Prophètes du dialogue islamo-chrétien
Maurice borrmans
La longue histoire des relations entre chrétiens et musulmans, depuis les origines de l'islam, a connu bien des étapes difficiles où n'ont pas manqué conflits ou malentendus, propos polémiques ou échanges apologétiques. Elles ont toujours connu des dimensions à la fois religieuses, culturelles, économiques et politiques. En 1965, la promulgation de la Déclaration « Nostra Aetate » du Concile Vatican II sur les Relations de l'Église avec les religions non chrétiennes a fait, pour beaucoup, l'effet d'une heureuse surprise. Et pourtant, si ce texte reflète une nouvelle manière d'apprécier la foi des musulmans et d'évaluer positivement le contenu de leur islam, cela est en partie le résultat des enseignements et des publications de certains chrétiens d'avant-garde qui en avaient préparé les voies, plusieurs années auparavant. Ils s'appellaient Louis Massignon, Jean-Mohammed Abd-el-Jalil, Louis Gardet et Georges Anawati : véritables « précurseurs du dialogue islamo-chrétien », ils avaient su faire connaître à leurs frères en Jésus-Christ les « aspects intérieurs de l'islam ». Par leur témoignage et leur engagement, ils avaient renouvelé le regard chrétien sur l'expérience spirituelle des musulmans, surmontant ainsi les « nombreuses dissensions et inimitiés surgies entre les chrétiens et les musulmans » au cours de l'histoire.

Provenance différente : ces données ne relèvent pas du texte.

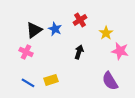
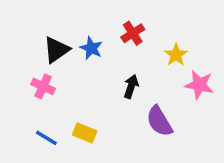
yellow rectangle: (51, 80) -> (85, 133), turned 40
purple semicircle: (110, 81) -> (159, 121), moved

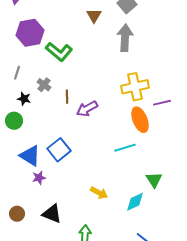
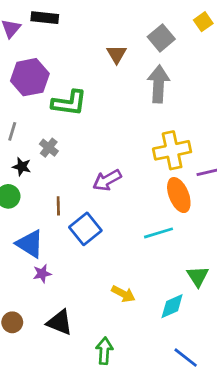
green L-shape: (59, 52) -> (69, 103), turned -32
brown line: (67, 97) -> (58, 206), moved
blue square: (59, 150) -> (85, 229), moved

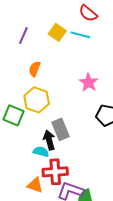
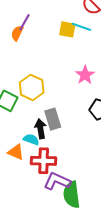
yellow square: (57, 32) -> (67, 29), moved, turned -30
orange semicircle: (35, 69) -> (17, 33), moved
orange triangle: (35, 185) -> (16, 152), moved

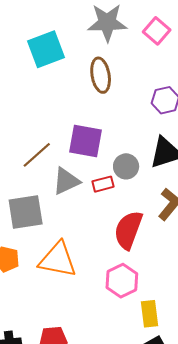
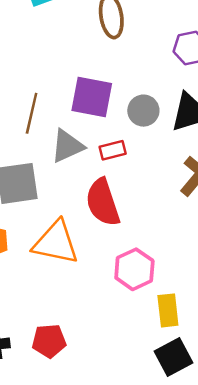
brown line: (37, 155) -> (32, 113), turned -36
gray circle: (126, 166) -> (143, 111), moved
red semicircle: (128, 230) -> (103, 202), moved, turned -39

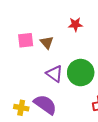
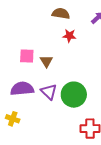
red star: (75, 24) -> (69, 36), moved
purple semicircle: (45, 105) -> (22, 89), moved, turned -50

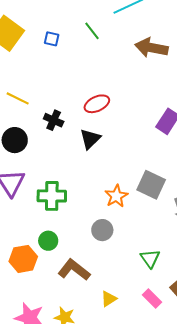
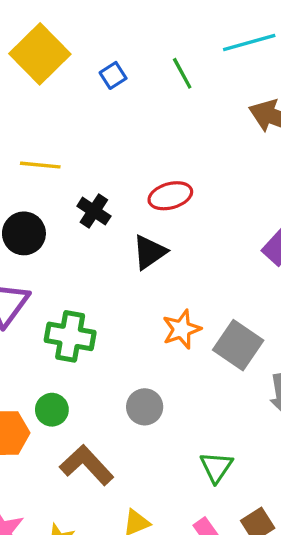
blue square: (52, 39) -> (113, 75), turned 35
yellow line: (18, 98) -> (40, 165), turned -30
orange star: (116, 196) -> (182, 329), moved

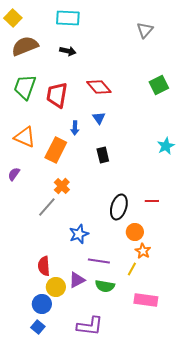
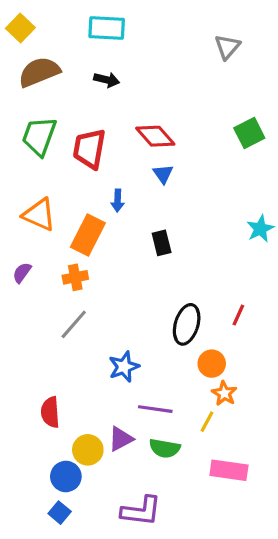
blue triangle: (99, 118) -> (163, 174), moved
orange cross: (62, 186) -> (75, 277), moved, turned 35
red line: (152, 201) -> (238, 315), turned -64
red semicircle: (44, 266) -> (50, 412), moved

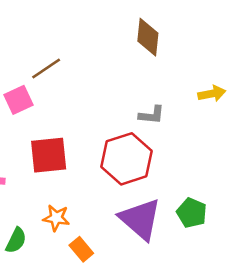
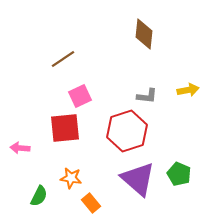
yellow arrow: (212, 94) -> (188, 90), moved
pink square: (19, 100) -> (80, 96), moved

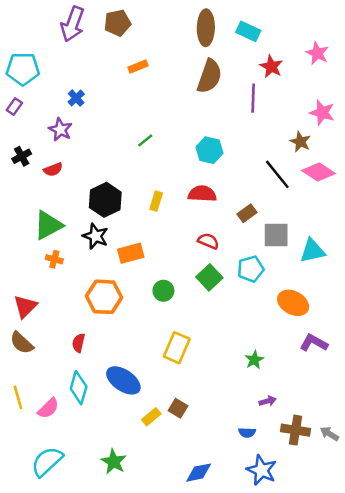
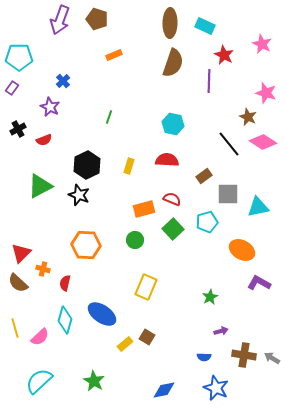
brown pentagon: (117, 23) -> (97, 19), turned 30
green line: (145, 140) -> (109, 117), moved, turned -32
orange rectangle: (131, 253) -> (144, 209), moved
orange cross: (54, 259) -> (43, 269), moved

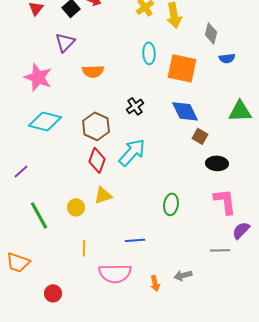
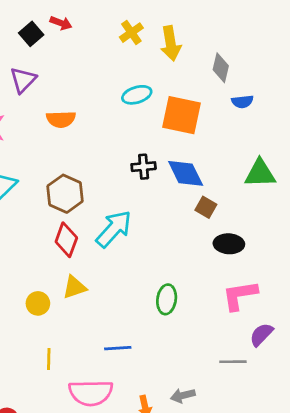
cyan ellipse: (149, 53) -> (137, 95), turned 75
black cross: (135, 106) -> (144, 167), moved, turned 30
pink L-shape: (225, 201) -> (240, 295), turned -92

Avec bien d'autres, ils s'étaient efforcés sincèrement à « la compréhension mutuelle », tout en agissant, chacun dans son domaine, afin de « protéger et promouvoir (avec leurs amis musulmans) pour tous les hommes, la justice sociale, les valeurs morales, la paix et la libert?, sans oublier les dépassements mystiques auxquels tendent les meilleurs d'entre eux.